In the past month or so, I’ve had a great experience learning about the limits of loading data into my relational databases for The Geno.me. I started with rake tasks using ActiveRecord inserts. Slow. Then I tried SQL inserts. Slow. Then I tried bulk SQL inserts. Better. Then I realized that loading from large flat files wouldn’t be super realistic in deployment (the way I was set up). Sqlite3 in development and PG in production on Heroku just wouldn’t cut it. I’d ultimately have ~250 GB of genetic data loaded before I even launch the application. What to do?

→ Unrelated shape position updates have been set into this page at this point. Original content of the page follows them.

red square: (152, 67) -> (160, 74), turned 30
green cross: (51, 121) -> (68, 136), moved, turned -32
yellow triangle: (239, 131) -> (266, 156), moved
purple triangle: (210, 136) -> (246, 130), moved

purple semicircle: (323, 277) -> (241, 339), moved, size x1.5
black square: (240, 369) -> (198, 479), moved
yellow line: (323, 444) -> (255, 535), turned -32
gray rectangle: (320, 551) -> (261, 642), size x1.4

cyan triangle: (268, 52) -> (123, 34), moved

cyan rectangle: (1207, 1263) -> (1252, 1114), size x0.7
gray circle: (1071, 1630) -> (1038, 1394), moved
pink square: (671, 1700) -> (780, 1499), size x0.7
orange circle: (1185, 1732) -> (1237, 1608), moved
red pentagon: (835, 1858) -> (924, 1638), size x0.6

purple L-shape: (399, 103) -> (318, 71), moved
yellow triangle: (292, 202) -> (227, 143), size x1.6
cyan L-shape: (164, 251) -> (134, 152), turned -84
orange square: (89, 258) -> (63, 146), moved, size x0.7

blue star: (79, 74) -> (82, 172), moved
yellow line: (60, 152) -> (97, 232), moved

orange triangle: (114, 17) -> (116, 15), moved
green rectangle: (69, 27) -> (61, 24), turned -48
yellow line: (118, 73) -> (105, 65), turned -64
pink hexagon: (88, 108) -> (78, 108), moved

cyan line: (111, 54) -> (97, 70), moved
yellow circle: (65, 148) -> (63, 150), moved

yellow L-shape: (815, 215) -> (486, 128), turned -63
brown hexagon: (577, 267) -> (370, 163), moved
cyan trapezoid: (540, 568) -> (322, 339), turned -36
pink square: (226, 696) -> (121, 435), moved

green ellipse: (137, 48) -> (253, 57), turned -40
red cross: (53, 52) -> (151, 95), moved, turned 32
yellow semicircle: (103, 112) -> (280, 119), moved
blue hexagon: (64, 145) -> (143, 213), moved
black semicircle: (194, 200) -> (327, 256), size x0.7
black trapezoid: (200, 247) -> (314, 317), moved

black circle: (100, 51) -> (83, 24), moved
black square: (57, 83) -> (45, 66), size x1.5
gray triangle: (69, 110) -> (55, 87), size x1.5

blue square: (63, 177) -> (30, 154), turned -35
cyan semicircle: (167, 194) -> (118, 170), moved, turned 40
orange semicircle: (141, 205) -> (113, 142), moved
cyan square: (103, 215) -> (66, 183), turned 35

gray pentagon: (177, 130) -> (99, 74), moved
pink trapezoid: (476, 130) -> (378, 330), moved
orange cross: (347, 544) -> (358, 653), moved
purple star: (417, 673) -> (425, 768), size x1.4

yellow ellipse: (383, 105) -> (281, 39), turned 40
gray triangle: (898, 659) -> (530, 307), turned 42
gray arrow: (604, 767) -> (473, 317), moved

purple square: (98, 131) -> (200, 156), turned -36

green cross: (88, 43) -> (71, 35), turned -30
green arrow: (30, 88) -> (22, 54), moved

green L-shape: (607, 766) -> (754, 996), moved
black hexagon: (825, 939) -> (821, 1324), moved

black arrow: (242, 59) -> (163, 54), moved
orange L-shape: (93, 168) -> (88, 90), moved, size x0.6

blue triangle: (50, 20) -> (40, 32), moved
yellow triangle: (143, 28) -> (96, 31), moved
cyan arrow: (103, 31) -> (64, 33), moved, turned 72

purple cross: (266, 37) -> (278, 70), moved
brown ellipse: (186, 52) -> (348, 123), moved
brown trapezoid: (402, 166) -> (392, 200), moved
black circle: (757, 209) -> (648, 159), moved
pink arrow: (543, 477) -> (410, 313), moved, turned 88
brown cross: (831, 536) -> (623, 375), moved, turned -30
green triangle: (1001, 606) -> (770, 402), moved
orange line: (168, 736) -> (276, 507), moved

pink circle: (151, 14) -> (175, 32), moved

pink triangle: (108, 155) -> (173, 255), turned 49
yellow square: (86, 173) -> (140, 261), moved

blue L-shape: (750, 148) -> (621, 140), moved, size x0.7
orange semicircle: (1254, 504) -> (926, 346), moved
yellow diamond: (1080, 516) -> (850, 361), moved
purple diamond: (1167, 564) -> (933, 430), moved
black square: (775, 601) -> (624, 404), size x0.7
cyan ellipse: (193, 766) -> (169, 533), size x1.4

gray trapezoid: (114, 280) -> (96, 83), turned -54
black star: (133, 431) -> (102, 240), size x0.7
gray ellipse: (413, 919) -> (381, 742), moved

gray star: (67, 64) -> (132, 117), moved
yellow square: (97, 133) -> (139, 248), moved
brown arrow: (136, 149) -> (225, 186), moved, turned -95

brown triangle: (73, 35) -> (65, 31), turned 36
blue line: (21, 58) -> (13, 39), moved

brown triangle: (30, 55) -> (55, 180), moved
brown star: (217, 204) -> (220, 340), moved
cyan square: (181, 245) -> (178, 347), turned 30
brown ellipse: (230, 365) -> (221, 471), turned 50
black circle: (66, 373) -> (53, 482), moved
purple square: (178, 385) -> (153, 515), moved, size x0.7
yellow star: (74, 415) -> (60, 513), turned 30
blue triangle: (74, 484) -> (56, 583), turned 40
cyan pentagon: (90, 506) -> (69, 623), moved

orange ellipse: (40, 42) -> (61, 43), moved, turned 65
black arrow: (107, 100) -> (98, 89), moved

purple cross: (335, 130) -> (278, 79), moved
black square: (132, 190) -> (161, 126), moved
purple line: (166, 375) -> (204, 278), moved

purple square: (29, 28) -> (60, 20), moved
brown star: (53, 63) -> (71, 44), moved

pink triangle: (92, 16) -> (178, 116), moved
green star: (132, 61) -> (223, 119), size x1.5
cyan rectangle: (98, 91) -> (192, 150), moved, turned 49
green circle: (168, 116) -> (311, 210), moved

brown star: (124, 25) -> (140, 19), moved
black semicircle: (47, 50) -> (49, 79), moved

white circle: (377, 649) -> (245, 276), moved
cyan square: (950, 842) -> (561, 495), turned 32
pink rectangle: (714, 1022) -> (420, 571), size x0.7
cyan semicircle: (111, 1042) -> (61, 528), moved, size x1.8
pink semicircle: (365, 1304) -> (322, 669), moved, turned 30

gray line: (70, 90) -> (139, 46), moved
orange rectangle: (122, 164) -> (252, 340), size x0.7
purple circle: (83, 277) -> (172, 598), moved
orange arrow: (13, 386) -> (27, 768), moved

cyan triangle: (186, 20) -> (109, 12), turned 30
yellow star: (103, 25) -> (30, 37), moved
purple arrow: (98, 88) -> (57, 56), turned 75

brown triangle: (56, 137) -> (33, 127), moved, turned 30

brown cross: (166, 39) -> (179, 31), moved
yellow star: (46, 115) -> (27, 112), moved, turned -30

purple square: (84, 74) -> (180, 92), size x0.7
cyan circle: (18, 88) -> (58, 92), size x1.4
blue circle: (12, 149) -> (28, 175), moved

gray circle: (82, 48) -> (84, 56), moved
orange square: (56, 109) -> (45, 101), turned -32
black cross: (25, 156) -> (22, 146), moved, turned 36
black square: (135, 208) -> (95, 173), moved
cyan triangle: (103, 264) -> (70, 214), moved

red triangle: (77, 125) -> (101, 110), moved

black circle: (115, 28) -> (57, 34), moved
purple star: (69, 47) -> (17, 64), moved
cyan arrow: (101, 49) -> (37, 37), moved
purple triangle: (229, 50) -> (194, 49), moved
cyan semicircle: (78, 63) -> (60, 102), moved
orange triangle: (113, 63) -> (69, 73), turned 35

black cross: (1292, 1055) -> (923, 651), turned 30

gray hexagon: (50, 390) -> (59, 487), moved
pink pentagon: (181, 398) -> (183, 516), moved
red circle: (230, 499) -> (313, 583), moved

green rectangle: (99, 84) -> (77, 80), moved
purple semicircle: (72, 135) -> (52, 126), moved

Amazon RDS. Scalable, simple (ish), and pay for what you use. Perfect. Getting set up…a bit more involved.
1. Register for your Amazon Web Services account
This is a pretty easy task. Go here. Follow directions.
2. Download and Configure the RDS Command Line Toolkit
The command line toolkit can be found here. Download and put into a directory that you can easily find. Open the readme.txt and let’s work through those directions.
1. Make sure Java is installed.
2. Set up environment variables as follows:
AWS_RDS_HOME = Directory where the RDS files were saved.
JAVA_HOME = Java installation directory
AWS_CREDENTIAL_FILE = ${AWS_RDS_HOME}/credential-file-path.template
First road bump for me. I’m new to Macs. How to set an Environment Variable? This StackOverflow post directed me nicely.
Open launchd.conf:
$ mate /etc/launchd.conf
Here is what I added to my launchd.conf file:
setenv AWS_RDS_HOME /Developer/RDSCli-1.4.007
setenv JAVA_HOME /Library/Java/Home
setenv AWS_CREDENTIAL_FILE /Developer/RDSCli-1.4.007/credential-file-path.template
3. Add your security credentials to the AWS_CREDENTIAL_FILE.
$ mate ${AWS_RDS_HOME}/credential-file-path.template
Find your security credentials by logging into your AWS account, and click on your name in the upper right corner, and they are listed under ‘security credentials.’ Add them to the file, and we are almost there.
4. Add ${AWS_RDS_HOME}/bin to your path.
Again, I’m new to Macs. How to do this? They actually tell you in the Amazon RDS user-guide, but I can’t find that pdf right now, so here’s the command for other newbies like myself:
$ export PATH=$PATH:$AWS_RDS_HOME/bin
Now all should be working! Test by typing rds --help. If a list of rds commands appeared, then all is good in the hood!
3. Configure the RDS Add-on With Heroku
If you hadn’t before this step, by now you should have initialized a DB instance on Amazon, otherwise you will have no endpoint/credentials to provide Heroku!
Heroku provides very clear directions for this here.
One note: When adding security group permissions, the command they list tripped me up a bit.
rds-authorize-db-security-group-ingress default \
--ec2-security-group-name default \
--ec2-security-group-owner-id 098166147350
I didn’t realize this was meant to be one line and that the backslashes should be ignored. Could have been me being stupid, but I spent over 10 minutes on this. Yep, me being stupid.
4. Update your Gemfile to Include ‘mysql2′ in Production
I still like Sqlite3 in development on my local machine, and I was actually having some major issues getting mysql2 to work locally. So, I placed ‘mysql2′ into the :production group and called it a day. Of course, ‘sqlite3′ should be in the development group. This took a while before Heroku stopped yelling at me, though I can’t remember why.
5. The Database URL That worked for Heroku’s Configuration
For some reason, it took me a while to reason out the proper database URL to give to Heroku. They tell you to use:
url=mysql://user:pass@rdshostname.amazonaws.com/databasename
However, this didn’t seem to work for me. Some really fancy googling led me to place the following:
url=mysql2://user:pass@rdshostname.amazonaws.com/databasename
I guess there’s something about the gems that were different? IDK. It works now.
So far I’m VERY happy with Amazon RDS. More importantly, they allow you to import flat files (CSV) of data as an easy way to fill the database (which is the whole reason I did this). Getting their import to work turned out to be another adventure. But that…is for another time. Thanks for reading, and hope this helps any other beginners like myself!
Wow thank you for that tip… I didn’t know I had to update the URL to mysql2:// either, and my searches (until your blog) came up blank.
So glad this helped! Thanks for reading.